Data items
-------

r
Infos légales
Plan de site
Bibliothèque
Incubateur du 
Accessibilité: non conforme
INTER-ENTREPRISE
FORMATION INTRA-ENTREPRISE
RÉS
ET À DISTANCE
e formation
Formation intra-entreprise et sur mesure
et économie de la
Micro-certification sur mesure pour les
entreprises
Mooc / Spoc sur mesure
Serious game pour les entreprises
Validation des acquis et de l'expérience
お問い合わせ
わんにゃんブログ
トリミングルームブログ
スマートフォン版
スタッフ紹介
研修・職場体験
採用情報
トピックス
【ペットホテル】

-------

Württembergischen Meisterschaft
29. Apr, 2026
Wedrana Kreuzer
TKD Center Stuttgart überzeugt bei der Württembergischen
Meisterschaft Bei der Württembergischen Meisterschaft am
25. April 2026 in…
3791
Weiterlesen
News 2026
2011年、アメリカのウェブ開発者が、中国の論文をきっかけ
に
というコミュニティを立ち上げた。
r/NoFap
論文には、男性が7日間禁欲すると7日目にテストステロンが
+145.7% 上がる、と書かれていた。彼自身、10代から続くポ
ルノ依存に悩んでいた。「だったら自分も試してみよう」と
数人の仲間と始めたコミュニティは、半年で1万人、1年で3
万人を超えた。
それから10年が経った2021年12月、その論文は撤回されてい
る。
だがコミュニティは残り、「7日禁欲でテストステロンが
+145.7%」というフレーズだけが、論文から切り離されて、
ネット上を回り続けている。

-------

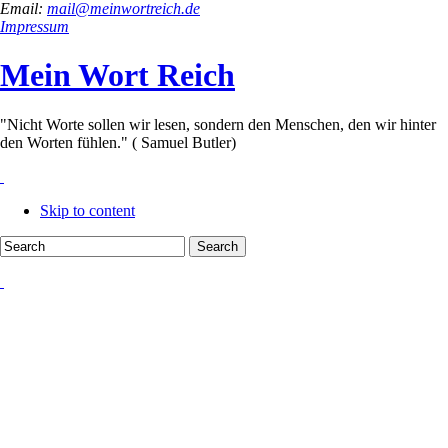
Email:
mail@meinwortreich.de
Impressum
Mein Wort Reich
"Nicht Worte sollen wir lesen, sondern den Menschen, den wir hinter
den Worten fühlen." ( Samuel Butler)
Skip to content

-------

WHAT YOU WILL DO:
Above are some records. Count the lines among them with the word "Meisterschaft", and answer with the number only.

TASK RESPONSE:
2